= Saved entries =
▼

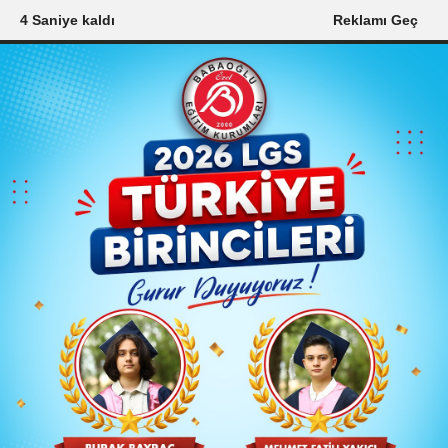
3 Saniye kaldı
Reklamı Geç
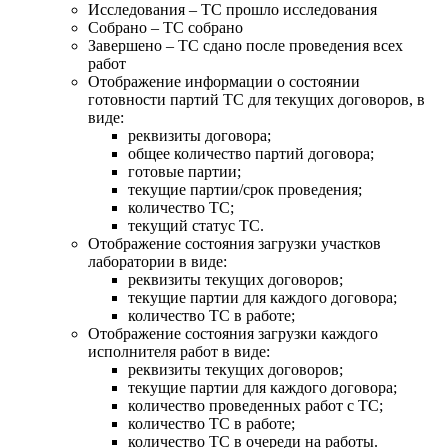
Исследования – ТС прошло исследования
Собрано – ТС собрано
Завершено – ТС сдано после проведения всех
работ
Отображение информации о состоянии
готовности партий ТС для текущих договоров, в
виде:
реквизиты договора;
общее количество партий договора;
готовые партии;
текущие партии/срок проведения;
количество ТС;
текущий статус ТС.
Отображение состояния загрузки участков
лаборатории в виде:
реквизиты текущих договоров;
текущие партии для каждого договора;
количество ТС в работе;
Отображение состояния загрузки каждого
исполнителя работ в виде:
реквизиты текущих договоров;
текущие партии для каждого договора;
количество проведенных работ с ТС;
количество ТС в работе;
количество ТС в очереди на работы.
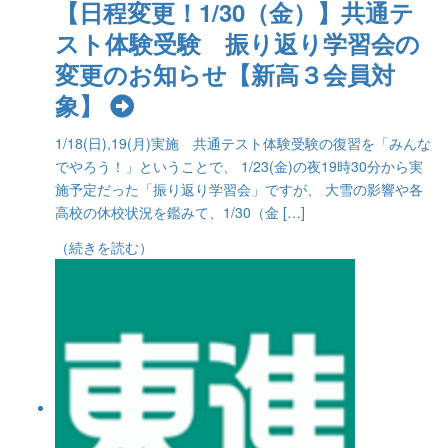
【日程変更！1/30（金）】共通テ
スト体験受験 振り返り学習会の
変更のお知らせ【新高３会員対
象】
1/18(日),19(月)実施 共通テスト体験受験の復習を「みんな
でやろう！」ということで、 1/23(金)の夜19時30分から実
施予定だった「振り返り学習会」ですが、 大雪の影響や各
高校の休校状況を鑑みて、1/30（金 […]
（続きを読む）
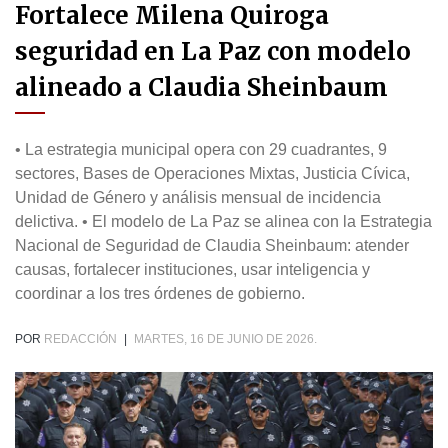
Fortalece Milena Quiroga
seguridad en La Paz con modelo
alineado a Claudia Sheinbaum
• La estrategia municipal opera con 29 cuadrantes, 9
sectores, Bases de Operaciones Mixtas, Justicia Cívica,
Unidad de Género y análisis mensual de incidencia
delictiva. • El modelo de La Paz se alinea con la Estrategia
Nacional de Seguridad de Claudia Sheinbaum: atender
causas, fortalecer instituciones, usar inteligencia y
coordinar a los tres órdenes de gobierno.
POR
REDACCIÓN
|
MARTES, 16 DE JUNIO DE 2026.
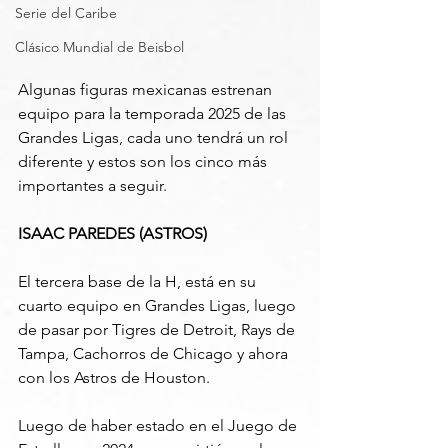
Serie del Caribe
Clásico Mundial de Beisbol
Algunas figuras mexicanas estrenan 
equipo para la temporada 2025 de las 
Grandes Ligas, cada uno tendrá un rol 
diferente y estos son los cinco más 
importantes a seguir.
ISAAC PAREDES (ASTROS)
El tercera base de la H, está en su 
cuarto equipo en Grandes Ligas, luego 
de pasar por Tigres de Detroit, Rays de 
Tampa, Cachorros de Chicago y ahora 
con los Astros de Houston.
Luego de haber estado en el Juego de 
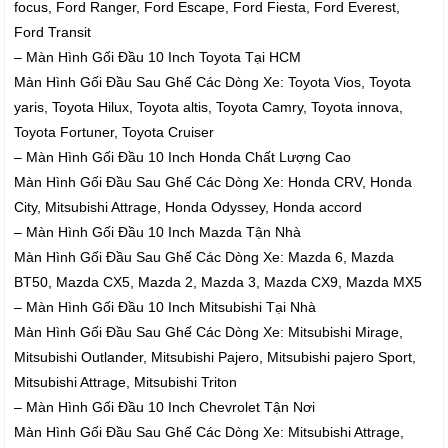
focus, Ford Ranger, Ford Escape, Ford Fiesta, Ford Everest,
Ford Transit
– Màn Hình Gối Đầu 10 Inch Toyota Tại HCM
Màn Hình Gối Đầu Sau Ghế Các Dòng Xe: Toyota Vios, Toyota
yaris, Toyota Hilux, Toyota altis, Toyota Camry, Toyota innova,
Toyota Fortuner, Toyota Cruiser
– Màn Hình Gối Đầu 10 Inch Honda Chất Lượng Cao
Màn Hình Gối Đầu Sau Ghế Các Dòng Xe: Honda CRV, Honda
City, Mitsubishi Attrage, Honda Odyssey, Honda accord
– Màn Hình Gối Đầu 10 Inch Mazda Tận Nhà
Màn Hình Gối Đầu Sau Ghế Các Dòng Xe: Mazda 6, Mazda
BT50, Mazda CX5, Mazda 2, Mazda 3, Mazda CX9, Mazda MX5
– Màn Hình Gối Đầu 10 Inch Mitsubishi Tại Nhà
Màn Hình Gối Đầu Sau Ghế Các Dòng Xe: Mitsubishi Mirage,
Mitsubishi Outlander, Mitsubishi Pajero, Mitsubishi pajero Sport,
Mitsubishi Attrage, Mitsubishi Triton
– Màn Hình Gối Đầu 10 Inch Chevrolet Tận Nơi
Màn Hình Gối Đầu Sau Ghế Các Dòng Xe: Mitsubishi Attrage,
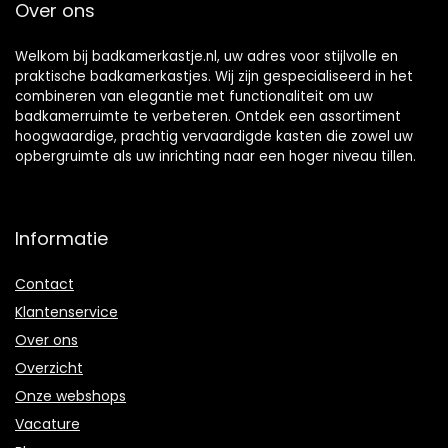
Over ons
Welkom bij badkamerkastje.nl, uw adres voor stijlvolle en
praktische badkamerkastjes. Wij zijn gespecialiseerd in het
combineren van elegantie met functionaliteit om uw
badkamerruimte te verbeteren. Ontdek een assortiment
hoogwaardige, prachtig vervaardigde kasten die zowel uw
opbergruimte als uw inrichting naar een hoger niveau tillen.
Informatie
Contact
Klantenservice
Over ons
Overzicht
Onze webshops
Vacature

▲

= WORK ORDER =
Nothing but the lines from the first line of the data through the line with "El tercera base de la H, está en su" belongs in the answer, copied exactly and without pictures.

= ANSWER SECTION =
3 Saniye kaldı
Reklamı Geç
Исследования – ТС прошло исследования
Собрано – ТС собрано
Завершено – ТС сдано после проведения всех
работ
Отображение информации о состоянии
готовности партий ТС для текущих договоров, в
виде:
реквизиты договора;
общее количество партий договора;
готовые партии;
текущие партии/срок проведения;
количество ТС;
текущий статус ТС.
Отображение состояния загрузки участков
лаборатории в виде:
реквизиты текущих договоров;
текущие партии для каждого договора;
количество ТС в работе;
Отображение состояния загрузки каждого
исполнителя работ в виде:
реквизиты текущих договоров;
текущие партии для каждого договора;
количество проведенных работ с ТС;
количество ТС в работе;
количество ТС в очереди на работы.
【日程変更！1/30（金）】共通テ
スト体験受験 振り返り学習会の
変更のお知らせ【新高３会員対
象】
1/18(日),19(月)実施 共通テスト体験受験の復習を「みんな
でやろう！」ということで、 1/23(金)の夜19時30分から実
施予定だった「振り返り学習会」ですが、 大雪の影響や各
高校の休校状況を鑑みて、1/30（金 […]
（続きを読む）
Fortalece Milena Quiroga
seguridad en La Paz con modelo
alineado a Claudia Sheinbaum
• La estrategia municipal opera con 29 cuadrantes, 9
sectores, Bases de Operaciones Mixtas, Justicia Cívica,
Unidad de Género y análisis mensual de incidencia
delictiva. • El modelo de La Paz se alinea con la Estrategia
Nacional de Seguridad de Claudia Sheinbaum: atender
causas, fortalecer instituciones, usar inteligencia y
coordinar a los tres órdenes de gobierno.
POR
REDACCIÓN
|
MARTES, 16 DE JUNIO DE 2026.
Serie del Caribe
Clásico Mundial de Beisbol
Algunas figuras mexicanas estrenan 
equipo para la temporada 2025 de las 
Grandes Ligas, cada uno tendrá un rol 
diferente y estos son los cinco más 
importantes a seguir.
ISAAC PAREDES (ASTROS)
El tercera base de la H, está en su 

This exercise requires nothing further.